Problem to solve
Within the material below, find each line bearing the word "Vila" and present it.

Data extracts
★ ★ ★ ★
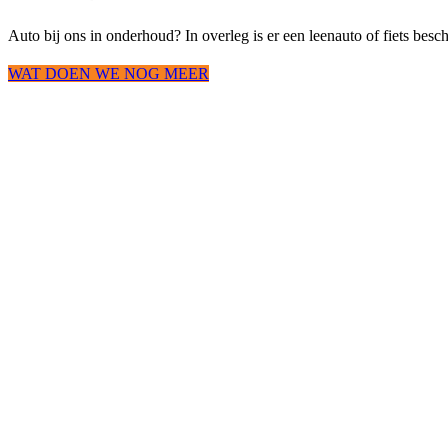
Auto bij ons in onderhoud? In overleg is er een leenauto of fiets besch
WAT DOEN WE NOG MEER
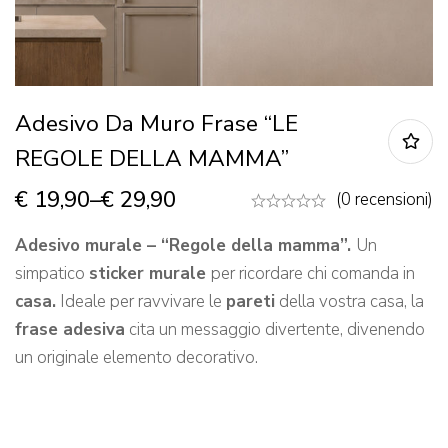
Adesivo Da Muro Frase “LE
REGOLE DELLA MAMMA”
€
19,90
–
€
29,90
(0 recensioni)
Adesivo murale
– “Regole della mamma”
.
Un
simpatico
sticker murale
per ricordare chi comanda in
casa.
Ideale per ravvivare le
pareti
della vostra casa, la
frase adesiva
cita un messaggio divertente, divenendo
un originale elemento decorativo.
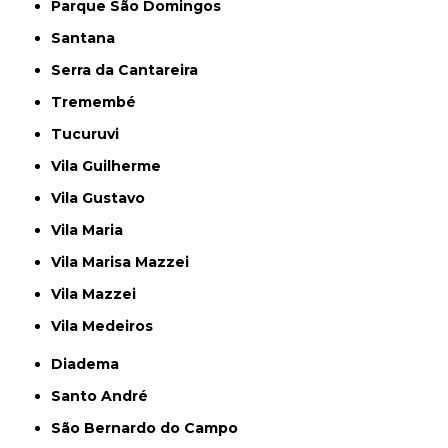
Parque São Domingos
Santana
Serra da Cantareira
Tremembé
Tucuruvi
Vila Guilherme
Vila Gustavo
Vila Maria
Vila Marisa Mazzei
Vila Mazzei
Vila Medeiros
Diadema
Santo André
São Bernardo do Campo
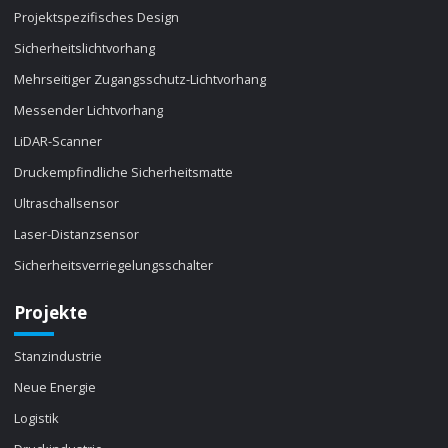
Projektspezifisches Design
Sicherheitslichtvorhang
Mehrseitiger Zugangsschutz-Lichtvorhang
Messender Lichtvorhang
LiDAR-Scanner
Druckempfindliche Sicherheitsmatte
Ultraschallsensor
Laser-Distanzsensor
Sicherheitsverriegelungsschalter
Projekte
Stanzindustrie
Neue Energie
Logistik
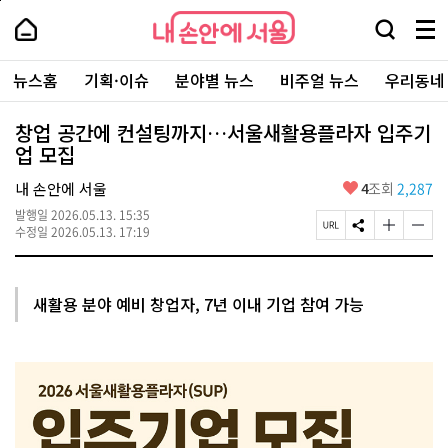
본
페
내
문
이
내
손
검
메
바
지
손
안
색
뉴
로
상
안
주
에
창
전
가
단
에
뉴스홈
기획·이슈
분야별 뉴스
비주얼 뉴스
우리동네
요
서
열
체
기
으
서
서
울
기
보
로
울
비
기
이
-
창업 공간에 컨설팅까지…서울새활용플라자 입주기
스
동
서
업 모집
바
울
로
시
가
좋
내 손안에 서울
4
조회
2,287
대
기
아
표
발행일
2026.05.13. 15:35
요
소
페
S
글
글
수정일
2026.05.13. 17:19
통
이
N
자
자
포
지
S
크
크
털
U
공
기
기
R
유
크
작
새활용 분야 예비 창업자, 7년 이내 기업 참여 가능
L
하
게
게
복
기
변
변
사
경
경
하
하
기
기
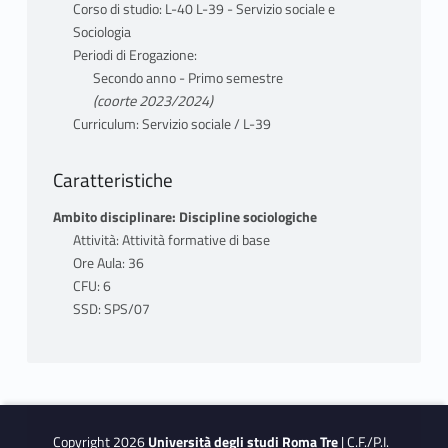
Corso di studio: L-40 L-39 - Servizio sociale e
Sociologia
Periodi di Erogazione:
Secondo anno - Primo semestre
(coorte 2023/2024)
Curriculum: Servizio sociale / L-39
Caratteristiche
Ambito disciplinare: Discipline sociologiche
Attività: Attività formative di base
Ore Aula: 36
CFU: 6
SSD: SPS/07
Copyright 2026
Università degli studi Roma Tre
| C.F./P.I.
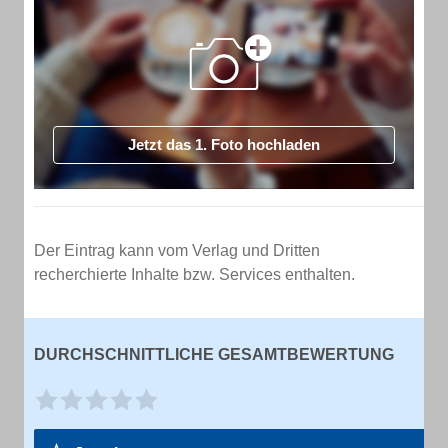
Jetzt das 1. Foto hochladen
Der Eintrag kann vom Verlag und Dritten
recherchierte Inhalte bzw. Services enthalten.
DURCHSCHNITTLICHE GESAMTBEWERTUNG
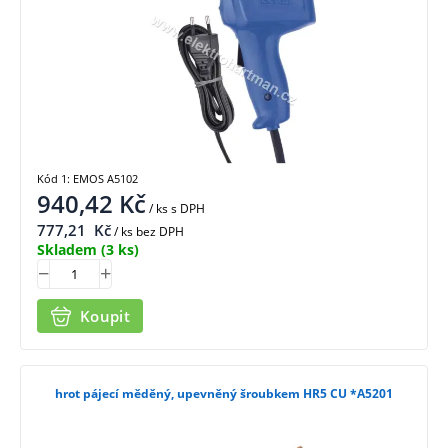
Kód 1: EMOS A5102
940,42
Kč
/ ks
s DPH
777,21
Kč
/ ks bez DPH
Skladem
(3 ks)
Koupit
hrot pájecí měděný, upevněný šroubkem HR5 CU *A5201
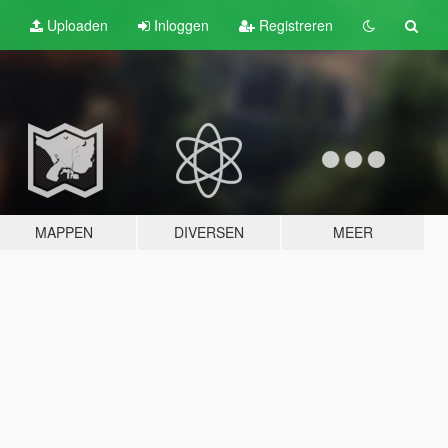
Uploaden
Inloggen
Registreren
MAPPEN
DIVERSEN
MEER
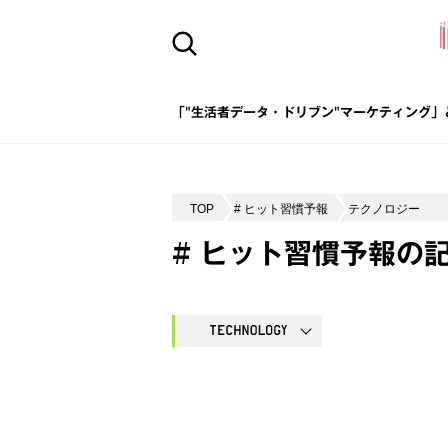
「"生活者データ・ドリブン"マーケティング」
TOP
# ヒット習慣予報
テクノロジー
# ヒット習慣予報の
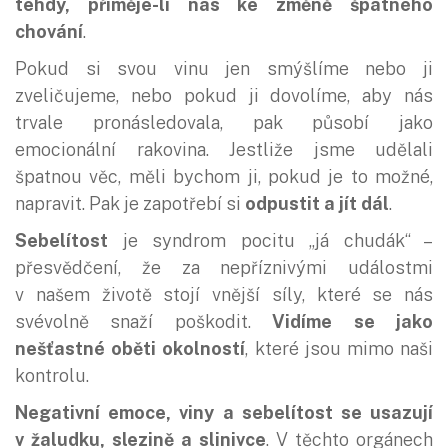
tehdy, přiměje-li nás ke změně špatného
chování
.
Pokud si svou vinu jen smýšlíme nebo ji
zveličujeme, nebo pokud ji dovolíme, aby nás
trvale pronásledovala, pak působí jako
emocionální rakovina. Jestliže jsme udělali
špatnou věc, měli bychom ji, pokud je to možné,
napravit. Pak je zapotřebí si
odpustit a jít dál
.
Sebelítost
je syndrom pocitu „já chudák“ –
přesvědčení, že za nepříznivými událostmi
v našem životě stojí vnější síly, které se nás
svévolně snaží poškodit.
Vidíme se jako
nešťastné oběti okolností
, které jsou mimo naši
kontrolu.
Negativní emoce, viny a sebelítost se usazují
v žaludku, slezině a slinivce
. V těchto orgánech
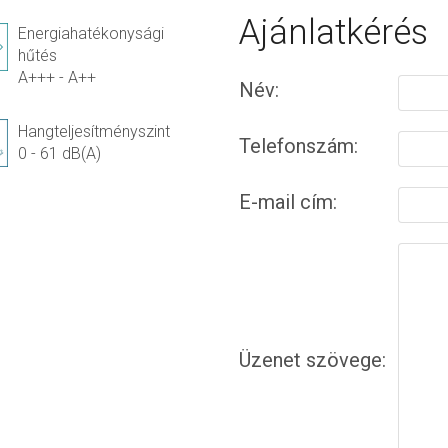
Ajánlatkérés
Energiahatékonysági
hűtés
A+++ - A++
Név:
Hangteljesítményszint
Telefonszám:
0 - 61 dB(A)
E-mail cím:
Üzenet szövege:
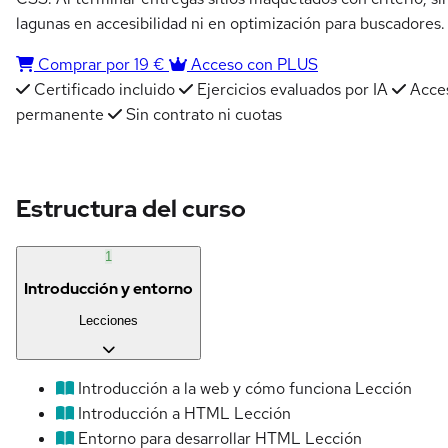
lagunas en accesibilidad ni en optimización para buscadores.
Comprar por 19 €
Acceso con PLUS
Certificado incluido
Ejercicios evaluados por IA
Acce
permanente
Sin contrato ni cuotas
Estructura del curso
1
Introducción y entorno
Lecciones
Introducción a la web y cómo funciona
Lección
Introducción a HTML
Lección
Entorno para desarrollar HTML
Lección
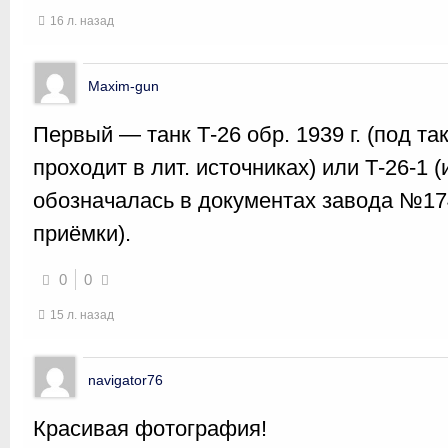
16 л. назад
Maxim-gun
Первый — танк Т-26 обр. 1939 г. (под т
проходит в лит. источниках) или Т-26-1 
обозначалась в документах завода №17
приёмки).
0
0
15 л. назад
navigator76
Красивая фотография!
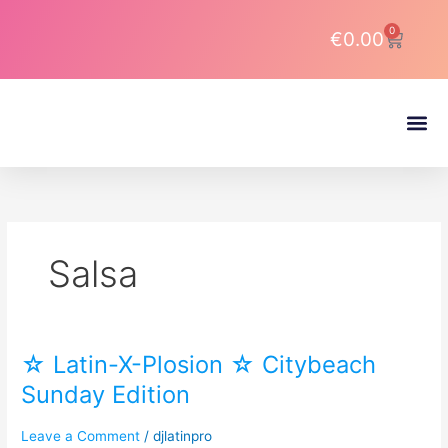
Skip
to
0
Cart
€
0.00
content
About DJ Latin Pro
Salsa
☆ Latin-X-Plosion ☆ Citybeach
☆
Latin-
Sunday Edition
X-
Plosion
Leave a Comment
/
djlatinpro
★ ★ ★ ★
Result
Vila Guilherme
Vila Gustavo
Vila Maria
Vila Marisa Mazzei
Vila Mazzei
Vila Medeiros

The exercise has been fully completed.